→ **TASK INPUT**:
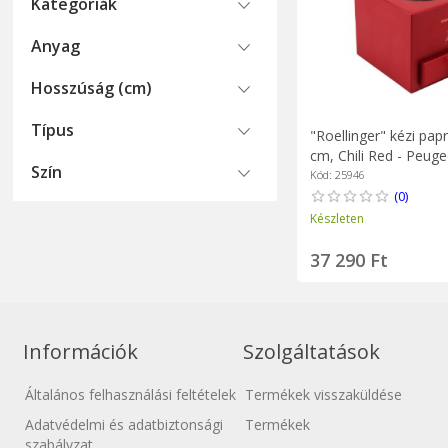
Kategoriák
Anyag
Hosszúság (cm)
Típus
"Roellinger" kézi pap
cm, Chili Red - Peuge
Szín
Kód: 25946
(0)
Készleten
37 290 Ft
Információk
Szolgáltatások
Általános felhasználási feltételek
Termékek visszaküldése
Adatvédelmi és adatbiztonsági
Termékek
szabályzat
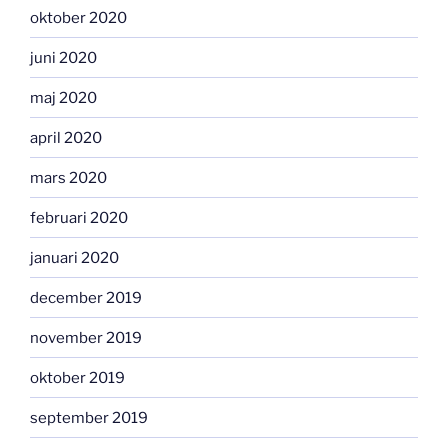
oktober 2020
juni 2020
maj 2020
april 2020
mars 2020
februari 2020
januari 2020
december 2019
november 2019
oktober 2019
september 2019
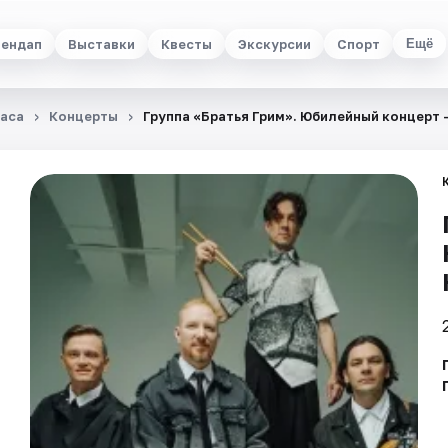
ендап
Выставки
Квесты
Экскурсии
Спорт
Ещё
маса
Концерты
Группа «Братья Грим». Юбилейный концерт –​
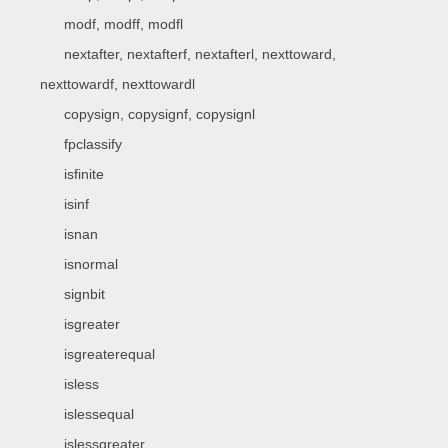
modf, modff, modfl
nextafter, nextafterf, nextafterl, nexttoward,
nexttowardf, nexttowardl
copysign, copysignf, copysignl
fpclassify
isfinite
isinf
isnan
isnormal
signbit
isgreater
isgreaterequal
isless
islessequal
islessgreater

→ **THE PROBLEM**: Each line of the data above is to be output exactly; the pictures are not to appear.

→ **TASK RESPONSE**:
Kategoriák
Anyag
Hosszúság (cm)
Típus
"Roellinger" kézi pap
cm, Chili Red - Peuge
Szín
Kód: 25946
(0)
Készleten
37 290 Ft
Információk
Szolgáltatások
Általános felhasználási feltételek
Termékek visszaküldése
Adatvédelmi és adatbiztonsági
Termékek
szabályzat
oktober 2020
juni 2020
maj 2020
april 2020
mars 2020
februari 2020
januari 2020
december 2019
november 2019
oktober 2019
september 2019
ендап
Выставки
Квесты
Экскурсии
Спорт
Ещё
маса
Концерты
Группа «Братья Грим». Юбилейный концерт –​
modf, modff, modfl
nextafter, nextafterf, nextafterl, nexttoward,
nexttowardf, nexttowardl
copysign, copysignf, copysignl
fpclassify
isfinite
isinf
isnan
isnormal
signbit
isgreater
isgreaterequal
isless
islessequal
islessgreater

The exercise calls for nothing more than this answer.